Stored data entries
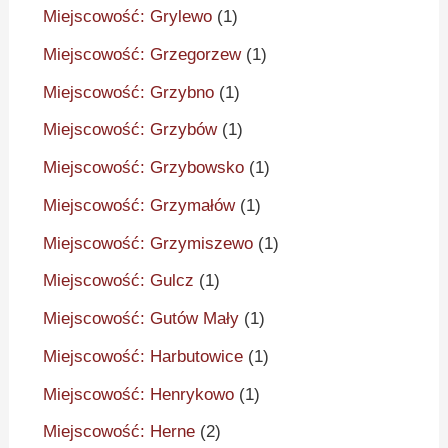
Miejscowość: Grylewo
(1)
Miejscowość: Grzegorzew
(1)
Miejscowość: Grzybno
(1)
Miejscowość: Grzybów
(1)
Miejscowość: Grzybowsko
(1)
Miejscowość: Grzymałów
(1)
Miejscowość: Grzymiszewo
(1)
Miejscowość: Gulcz
(1)
Miejscowość: Gutów Mały
(1)
Miejscowość: Harbutowice
(1)
Miejscowość: Henrykowo
(1)
Miejscowość: Herne
(2)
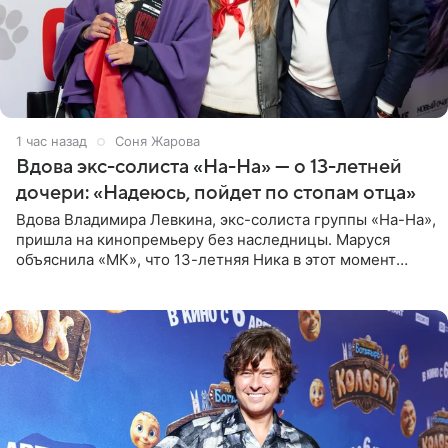
1 час назад
Соня Жарова
Вдова экс-солиста «На-На» — о 13-летней
дочери: «Надеюсь, пойдет по стопам отца»
Вдова Владимира Левкина, экс-солиста группы «На-На»,
пришла на кинопремьеру без наследницы. Маруся
объяснила «МК», что 13-летняя Ника в этот момент
возвращалась домой с международного вокального
конкурса, где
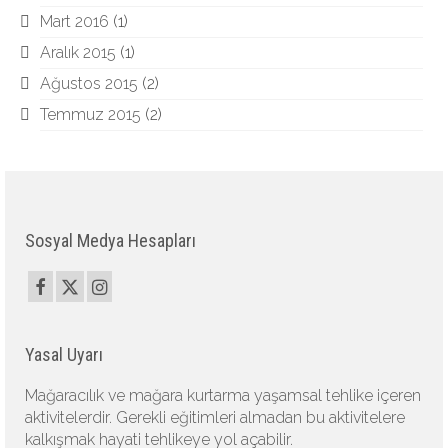
Mart 2016
(1)
Aralık 2015
(1)
Ağustos 2015
(2)
Temmuz 2015
(2)
Sosyal Medya Hesapları
Yasal Uyarı
Mağaracılık ve mağara kurtarma yaşamsal tehlike içeren
aktivitelerdir. Gerekli eğitimleri almadan bu aktivitelere
kalkışmak hayati tehlikeye yol açabilir.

Task description>
Could you output every record above exactly as written, leaving out the pictures?

Output for this task>
Miejscowość: Grylewo
(1)
Miejscowość: Grzegorzew
(1)
Miejscowość: Grzybno
(1)
Miejscowość: Grzybów
(1)
Miejscowość: Grzybowsko
(1)
Miejscowość: Grzymałów
(1)
Miejscowość: Grzymiszewo
(1)
Miejscowość: Gulcz
(1)
Miejscowość: Gutów Mały
(1)
Miejscowość: Harbutowice
(1)
Miejscowość: Henrykowo
(1)
Miejscowość: Herne
(2)
1 час назад
Соня Жарова
Вдова экс-солиста «На-На» — о 13-летней
дочери: «Надеюсь, пойдет по стопам отца»
Вдова Владимира Левкина, экс-солиста группы «На-На»,
пришла на кинопремьеру без наследницы. Маруся
объяснила «МК», что 13-летняя Ника в этот момент
возвращалась домой с международного вокального
конкурса, где
Mart 2016
(1)
Aralık 2015
(1)
Ağustos 2015
(2)
Temmuz 2015
(2)
Sosyal Medya Hesapları
Yasal Uyarı
Mağaracılık ve mağara kurtarma yaşamsal tehlike içeren
aktivitelerdir. Gerekli eğitimleri almadan bu aktivitelere
kalkışmak hayati tehlikeye yol açabilir.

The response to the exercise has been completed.